Quinn’s achievements are remarkable because of a medical issue that set her back. When she was 12 years old she had surgery on her hip, and was home-schooled for two months, which caused her to fall behind in her school work. “I managed to pass to the next grade after I got back into the school system,” she says. The tenacity that got her through that time was apparent in other areas. Quinn wanted to travel to Europe with a program called People to People, which required her to raise $6,000. Coming from a large family, she says it was difficult for her parents to send her based on their income, so she raised funds throughout the year with the help of her mother. “I managed to raise all the money I needed with the help of the community and my family” Quinn says.
Even after Quinn’s father died, she remained undeterred about moving towards achieving her goals. “I never let anything stop me from doing the best I can. I am now the youngest out of my siblings who will graduate from college,” she says.
Quinn plans to earn a bachelor’s degree and is interested in law enforcement as a profession.

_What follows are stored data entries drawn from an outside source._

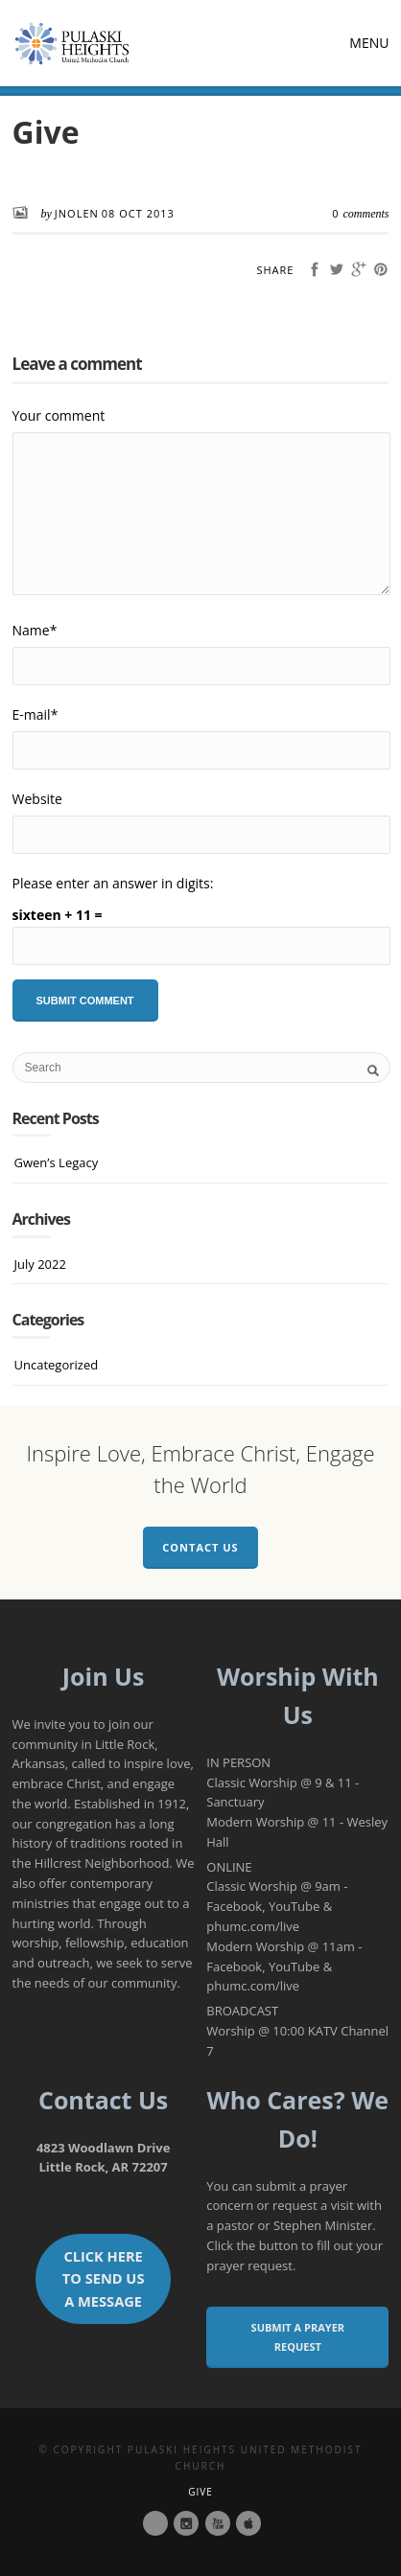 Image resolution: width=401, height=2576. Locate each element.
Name (35, 630)
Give (200, 2491)
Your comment (59, 415)
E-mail (35, 714)
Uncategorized (56, 1364)
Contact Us (200, 1547)
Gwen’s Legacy (56, 1162)
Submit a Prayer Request (298, 2337)
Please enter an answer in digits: (113, 883)
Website (37, 799)
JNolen (77, 213)
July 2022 (40, 1264) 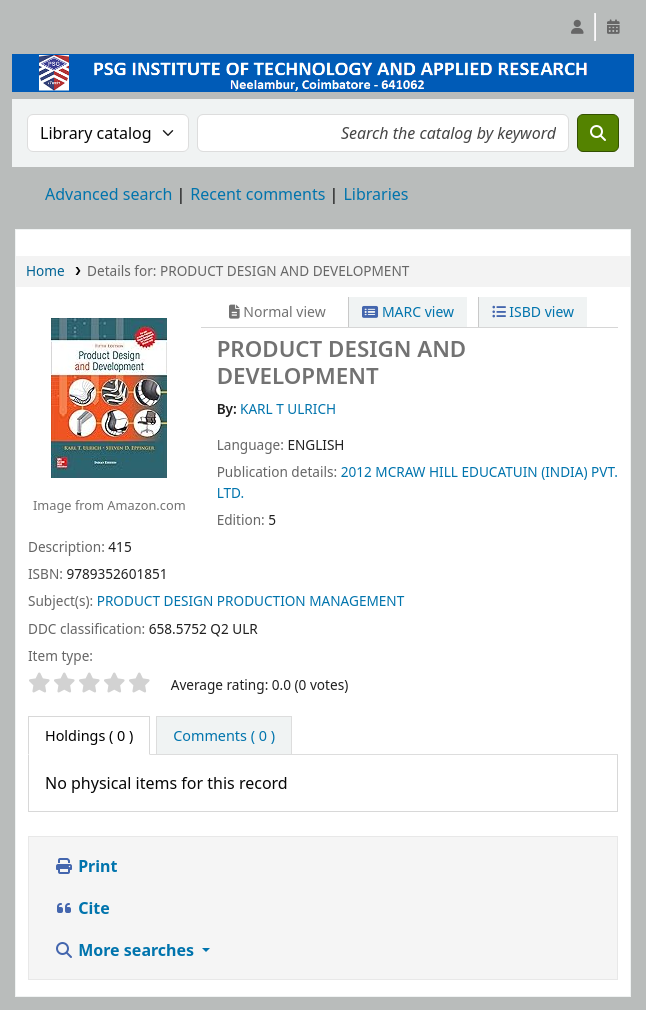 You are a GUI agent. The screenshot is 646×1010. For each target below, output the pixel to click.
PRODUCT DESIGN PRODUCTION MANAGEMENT (251, 600)
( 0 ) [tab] (89, 735)
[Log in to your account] (577, 27)
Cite (82, 908)
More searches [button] (126, 950)
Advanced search (108, 194)
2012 (356, 471)
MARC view (408, 311)
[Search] (598, 133)
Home (45, 270)
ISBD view (533, 311)
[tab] (224, 736)
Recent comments (257, 194)
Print (85, 866)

“My scholarship from the American Indian College Fund helped me pay off my school bill from the last few semesters while I was attending college while still in high school. Because I was in high school I was not eligible for any sort of financial aid. This assistance helped me get me closer to my next goal. Since I took classes while I was still in high school, I was able to graduate from Chief Dull Knife College in the spring of 2012. I was 18 years old when I earned my associate’s degree,” Quinn says. “I would like to say thank you so much for everything you have given me. I am one step closer to becoming the person I want to be because of you.”